The crystal polymorphs of CaCO_3_ can be clearly identified by X-ray diffractometry (XRD) [29–31], however, the surface of a target needs to be exposed for precise analysis. Furthermore, care must be taken to ensure that high X-ray flux do not cause any damage to the base material to which CaCO_3_ has been added [32–36]. Conversely, terahertz radiation, which is non-ionizing, exhibits relatively high transmittance in wide range of materials; hence, it is often considered an effective tool for non-destructive testing [37–39]. Fourier Transform Infrared Spectroscopy (FTIR) and Raman Spectroscopy are also viable tools for non-destructive analysis. A recent study also shows that combining short-wave infrared digital holography with deep learning can achieve high spatial resolution and enable real-time observation of crystal growth [40]. However, the depth of observation is often limited for incident light with a wavelength equal to or shorter than that of the long-wave infrared. It is noteworthy that terahertz also has capability of detecting crystal structure and crystallinity of materials [41–43]. Calcite shows a clear absorption peak at 3.3 THz, which is conjectured to be caused by out-of-plane vibration and in-plane vibration of the carbonate group [44]. It is also reported that aragonite shows a much lower peak at 3.3 THz compared to that of calcite, implying terahertz have capability of distinguishing various crystal shapes and structures of calcium carbonate [44,45]. However, there are no literature indicating quantitative results on vaterite measured with terahertz spectroscopy. The aim of this study is to observe difference between vaterite and calcite as well as to indicate the capability of quantifying the residual vaterite during vaterite-to-calcite crystal phase transition by terahertz spectroscopy. The test environment was designed with consideration for the application of detecting past water infiltration within materials, such as in electrical and electronic systems, with vaterite used as a diagnostic marker.
Materials and methods
Synthesis of vaterite
The vaterite powder used in our experiment was synthesized by aqueous CaCl_2_-Na_2_CO_3_ solution [46]. 44.0 g of calcium chloride (CaCl_2_) and 42.4 g of sodium carbonate (Na_2_CO_3_) each filled up to 400 mL by distilled water (milli-Q) were prepared, then both were mixed and stirred at speed of 200 rpm in room temperature for 30 minutes. The reaction solution was filtrated with filter pore size of 0.5 μm under reduced pressure for extraction of the sediment. The sediment was then dried under reduced pressure in temperature of 40 ºC for 12 hours and total amount of 37.0 g was collected as initial vaterite specimen in powder form. The exact same batch of specimens was used throughout our experiment to minimize the effect of material quality variation on measurements.
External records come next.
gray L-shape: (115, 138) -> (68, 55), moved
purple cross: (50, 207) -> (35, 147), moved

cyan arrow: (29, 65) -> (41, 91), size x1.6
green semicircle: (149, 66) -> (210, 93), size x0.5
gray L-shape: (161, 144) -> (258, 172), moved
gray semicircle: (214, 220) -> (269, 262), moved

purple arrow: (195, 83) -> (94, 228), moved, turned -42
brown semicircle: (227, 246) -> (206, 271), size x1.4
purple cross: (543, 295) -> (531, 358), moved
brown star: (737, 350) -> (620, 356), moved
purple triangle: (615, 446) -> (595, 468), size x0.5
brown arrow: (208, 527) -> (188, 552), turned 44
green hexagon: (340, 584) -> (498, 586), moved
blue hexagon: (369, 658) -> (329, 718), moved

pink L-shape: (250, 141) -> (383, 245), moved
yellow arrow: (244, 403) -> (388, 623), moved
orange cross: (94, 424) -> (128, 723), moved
Induction of crystal phase transition
The prepared vaterite powder was divided into specimens of 0.4 g each and put into glass vial filled up to 50 mL by distilled water at controlled temperature of 30 ºC. Distilled water was used to obtain fundamental data for this study. The temperature was selected within the range of standard atmospheric conditions for measurements and tests, as specified in IEC 60068-1. After each specific elapsed time of water immersion, the specimen was taken out from the vial and filtrated followed by 120 hours of drying at 30 ºC, 50%RH in atmospheric pressure.
XRD analysis
The polymorph composition of CaCO_3_ specimens were analyzed by XRD (RINT-Ultima III, Rigaku Corp., Japan). All analysis were performed under tube voltage/current of 40 kV/ 30 mA, sampling angle step of 0.02º and scan speed of 10º/min.
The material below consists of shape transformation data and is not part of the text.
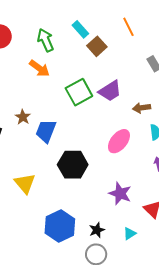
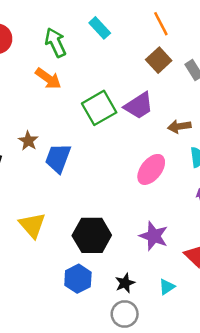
brown square: (97, 46) -> (159, 60), moved
black hexagon: (73, 165) -> (92, 235), moved
blue hexagon: (60, 226) -> (78, 279), size x0.7

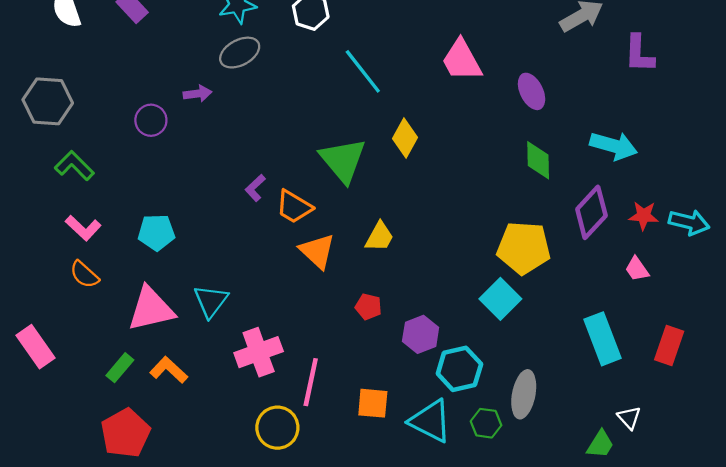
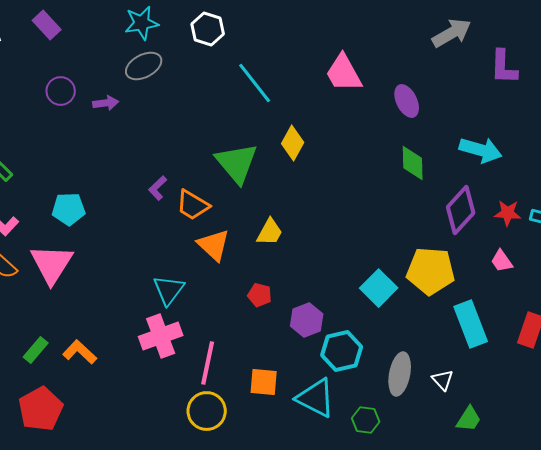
purple circle: (151, 120) -> (61, 91), moved
cyan pentagon: (156, 232) -> (69, 209), moved
yellow pentagon: (524, 248) -> (431, 271), moved
cyan triangle: (211, 301) -> (169, 290), moved
pink triangle: (151, 309) -> (52, 264), moved, turned -45
white triangle: (629, 418) -> (443, 380), moved
green hexagon: (486, 423) -> (366, 420), moved
yellow circle: (277, 428) -> (207, 411), moved

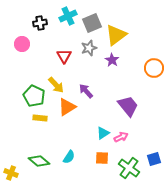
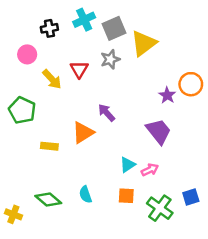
purple star: (112, 60) -> (167, 95), moved
yellow arrow: (56, 85) -> (52, 79), moved
green pentagon: (34, 96) -> (22, 110), moved
cyan semicircle: (69, 157) -> (85, 195), turned 128

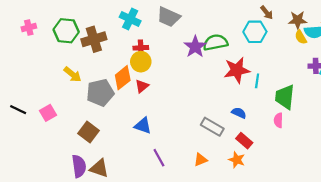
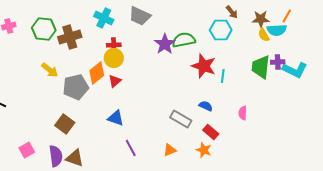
red star: (237, 70) -> (204, 66), turned 30
green trapezoid: (285, 97) -> (261, 67), moved
pink square: (48, 113) -> (27, 150), moved

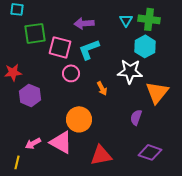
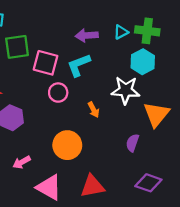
cyan triangle: (126, 20) -> (121, 32), turned 32
purple arrow: (84, 23) -> (87, 35), moved
pink triangle: (61, 142) -> (49, 187), moved
pink arrow: (33, 143) -> (22, 162), moved

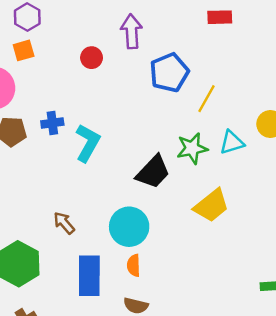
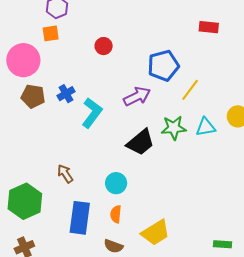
purple arrow: (131, 31) -> (137, 96), moved, turned 60
blue cross: (52, 123) -> (66, 94), turned -30
yellow trapezoid: (211, 206) -> (156, 233), moved
cyan circle: (129, 227) -> (116, 183), size x0.7

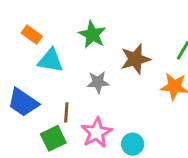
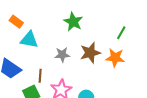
green star: (92, 35) -> (73, 22), moved
brown star: (135, 59) -> (90, 53), moved

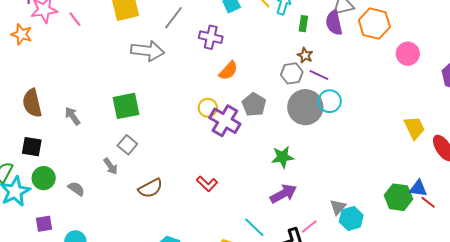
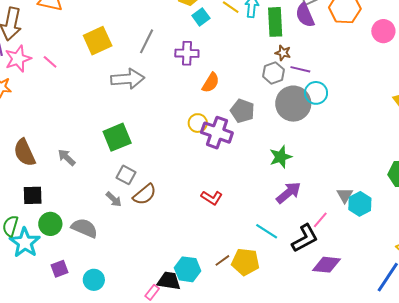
green rectangle: (303, 24) -> (275, 22), size x1.8
brown semicircle: (150, 188) -> (145, 194), moved
gray semicircle: (76, 189) -> (84, 228), size x1.5

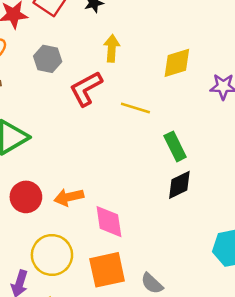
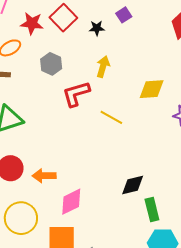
green rectangle: (175, 146) -> (152, 209), moved
pink diamond: (109, 222) -> (71, 202), turned 60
Terahertz spectrum measurement
All measurements were conducted by a terahertz time-domain spectrometer (TAS7500, Advantest Corp., Japan) in transmittance mode with a X-Y moving stage. CaCO_3_ specimen was mixed with polytetrafluoroethylene (PTFE) powder (TFW-3000FP, Sanplatec Corp., Japan) and sandwiched by two polypropylene (PP) plates (Fig 1) to conduct terahertz absorption spectrum measurements (Fig 2). The PTFE powder was used to reduce the intense absorption caused by CaCO_3_ for establishing a reasonable measurement within dynamic range of the spectrometer [47]. The pitch of the moving stage was set to 1.5 mm for both X, Y and number of 100 points at center of 15 x 15 mm area were measured to obtain an averaged spectrum. The frequency resolution and averaging number of the instrument were set to 7.6 GHz and 256 respectively. The terahertz absorption of PTFE powder itself was measured in similar process for the purpose of estimating spectra of pure CaCO_3_. The total weight and weight ratio of CaCO_3_ to PTFE powder were also measured by an electronic balance (BL-220H, Shimazu Corp., Japan) for the same purpose. The identical PP plates were used throughout the experiment. The absorption of PP was also priory measured and eliminated from each measured spectrum.
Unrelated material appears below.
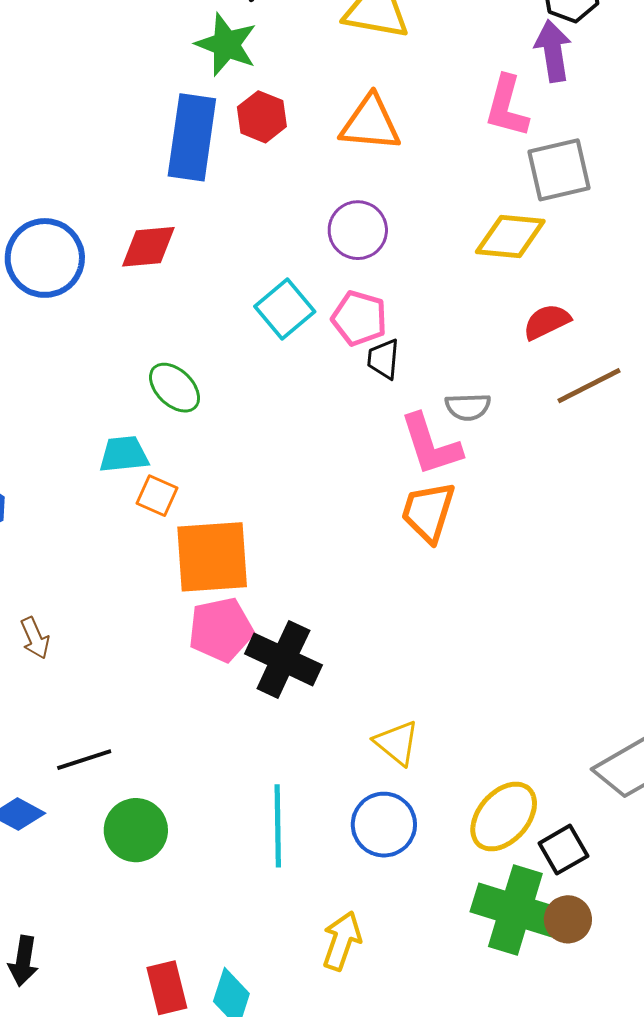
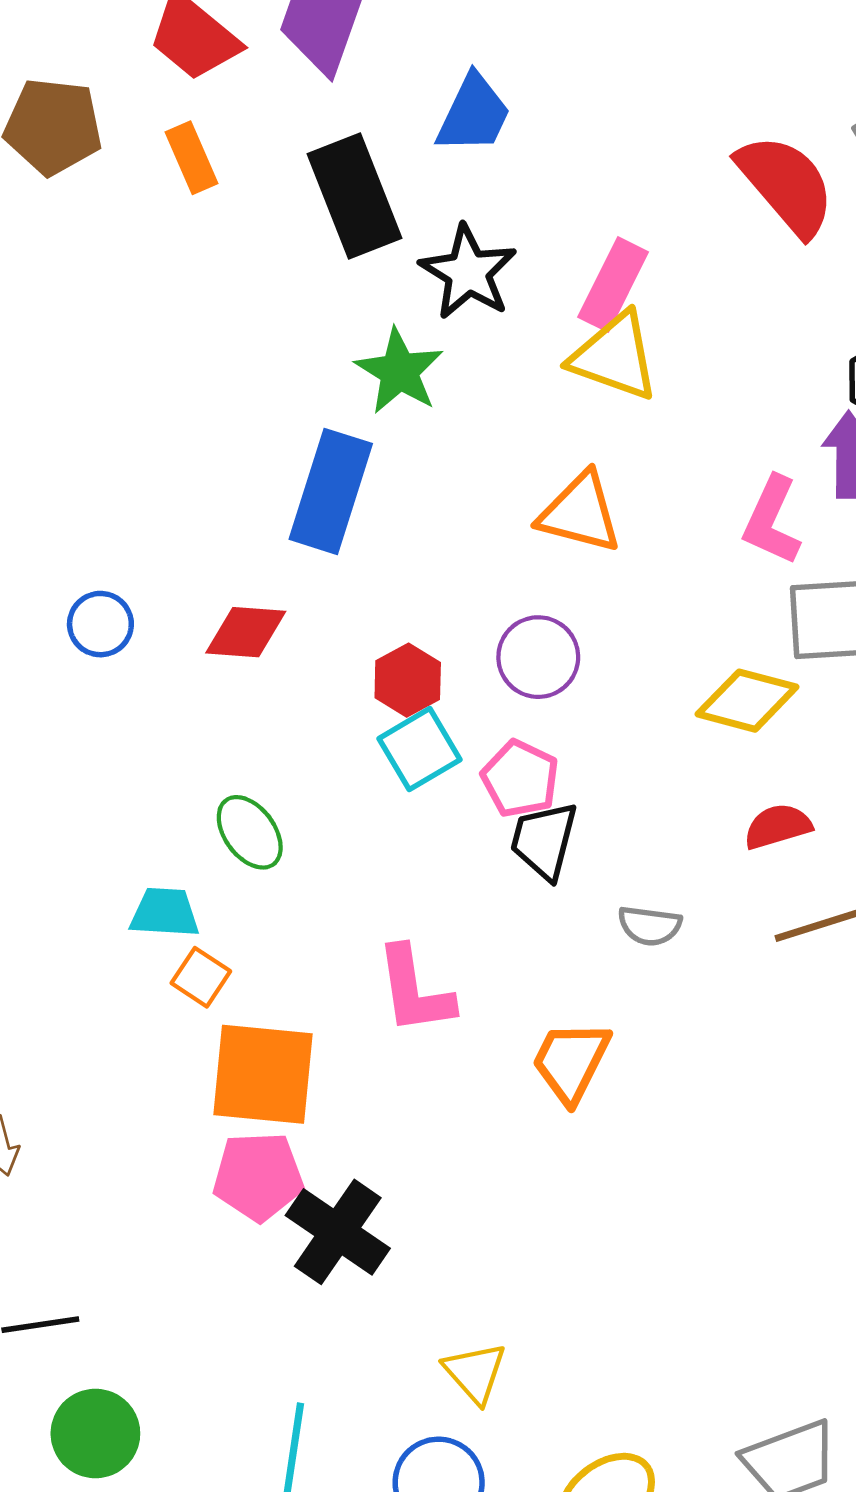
red hexagon: (262, 117) -> (408, 680), moved
blue circle: (45, 258) -> (100, 624), size x0.6
black trapezoid: (383, 359) -> (544, 841), size x1.4
pink L-shape: (431, 445) -> (415, 990), moved

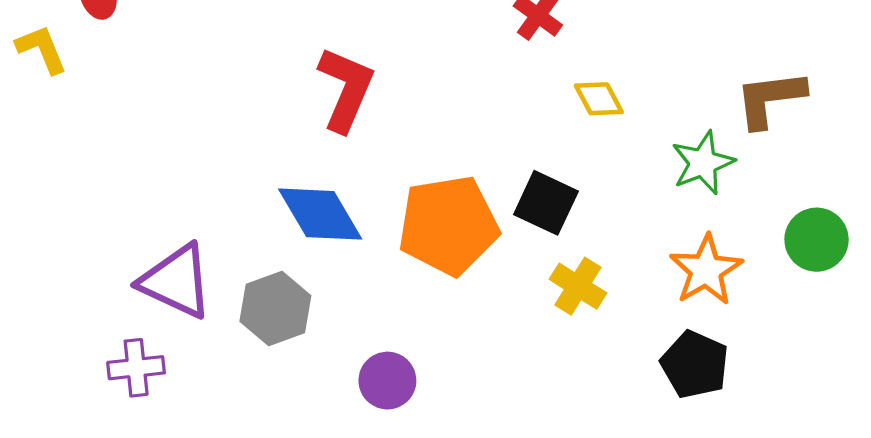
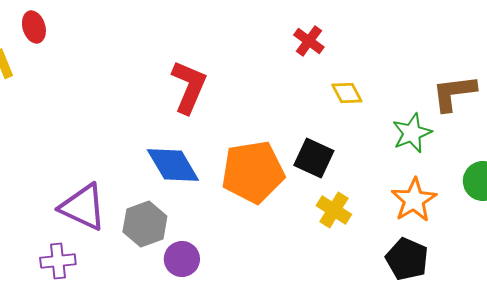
purple circle: (387, 381) -> (182, 259), moved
Diagram of PP plate used as a holder for terahertz transmittance measurement.Specimen is sandwiched by another PP plate with size of 36 x 36 mm and thickness of 1mm.
Diagram of specimen sandwiched by PP plates on a moving stage for terahertz absorption spectrum measurement.
Scanning electron microscope observation
The morphology of CaCO_3_ specimen particles were observed by scanning electron microspope (SEM) (JSM-7100F, JEOL Ltd., Japan). The specimen particles were coated with platinum by vacuum evaporation to avoid charge build-up during observation. All observations were made at acceleration voltage range of 5 k to15 kV and magnification power of 6000.
Particle size distribution measurement
The particle sizes were measured by laser diffraction and scattering method (SALD-2300, Shimadzu Co., Japan). Ethanol was used as a dispersant and the concentration of CaCO_3_ was priorly adjusted to absorbance below 0.2 for every measurement with averaging number of 64.
Results and discussions
Initial state of prepared vaterite specimen
The XRD pattern of our prepared vaterite at initial state is shown in Fig 3 (blue line). The diffraction peaks at 2θ = 24.9°, 27.0° and 32.8° were observed which correspond to (110), (112) and (114) crystallographic planes of vaterite respectively [48,49]. The diffraction peak at 2θ = 29.4° was observed which correspond to (104) crystallographic plane of calcite [50,51]. Aragonite is known to have intense diffraction peak at 2θ = 26.3° which was not observed in our prepared vaterite [52]. The diffraction peak at 2θ = 31.8° was sodium chloride, a byproduct produced during the synthesis of vaterite [53]. The XRD pattern of commercial calcium carbonate (03000645, Hayashi Pure Chemical, Japan) was also measured showing clear peaks of calcite with no peak of other polymorphs or chemicals thus we considered it reasonable to be used as the reference of pure calcite in our measurement environment (Fig 3, red line). The SEM image is shown in Fig 4. The average diameter of particles was 6.250 μm. The purity of our initial vaterite was estimated by calculating the diffraction peak ratio of our vaterite specimen to the reference of calcite at 2θ = 29.4° which was 94.3%. The average diameter of our prepared vaterite was 4.813 μm. The reference pattern of pure vaterite was processed by subtracting the pattern of calcite from that of our prepared vaterite and multiply this by the reciprocal of this vaterite concentration which was 5.7%. These references were used to estimate residual vaterite concentrations by a pattern fitting method in the following section.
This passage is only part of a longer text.